*** Exercise input ***

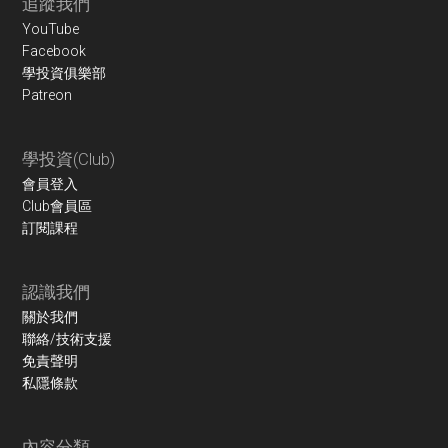
Footer
追蹤我們
YouTube
Facebook
學投資俱樂部
Patreon
學投資(Club)
會員登入
Club會員區
訂閱課程
認識我們
關於我們
聯絡/技術支援
免責聲明
私隱條款
內容分類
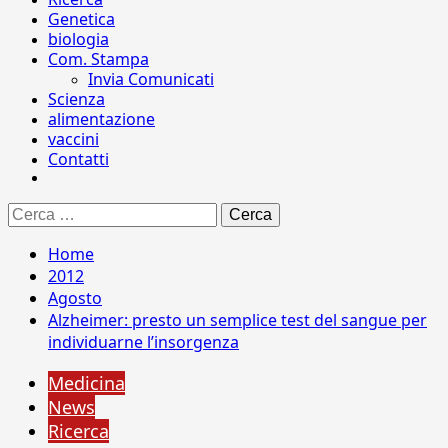
Genetica
biologia
Com. Stampa
Invia Comunicati
Scienza
alimentazione
vaccini
Contatti
Ricerca
per:
Home
2012
Agosto
Alzheimer: presto un semplice test del sangue per
individuarne l’insorgenza
Medicina
News
Ricerca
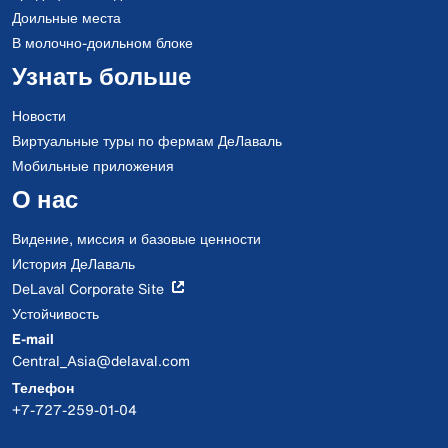
Доильные места
В молочно-доильном блоке
Узнать больше
Новости
Виртуальные туры по фермам ДеЛаваль
Мобильные приложения
О нас
Видение, миссия и базовые ценности
История ДеЛаваль
DeLaval Corporate Site
Устойчивость
E-mail
Central_Asia@delaval.com
Телефон
+7-727-259-01-04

*** End of Exercise input ***

Directions: Give every line of the records above again, exactly, and omit the pictures.

Exercise result:
Footer
追蹤我們
YouTube
Facebook
學投資俱樂部
Patreon
學投資(Club)
會員登入
Club會員區
訂閱課程
認識我們
關於我們
聯絡/技術支援
免責聲明
私隱條款
內容分類
Genetica
biologia
Com. Stampa
Invia Comunicati
Scienza
alimentazione
vaccini
Contatti
Ricerca
per:
Home
2012
Agosto
Alzheimer: presto un semplice test del sangue per
individuarne l’insorgenza
Medicina
News
Ricerca
Доильные места
В молочно-доильном блоке
Узнать больше
Новости
Виртуальные туры по фермам ДеЛаваль
Мобильные приложения
О нас
Видение, миссия и базовые ценности
История ДеЛаваль
DeLaval Corporate Site
Устойчивость
E-mail
Central_Asia@delaval.com
Телефон
+7-727-259-01-04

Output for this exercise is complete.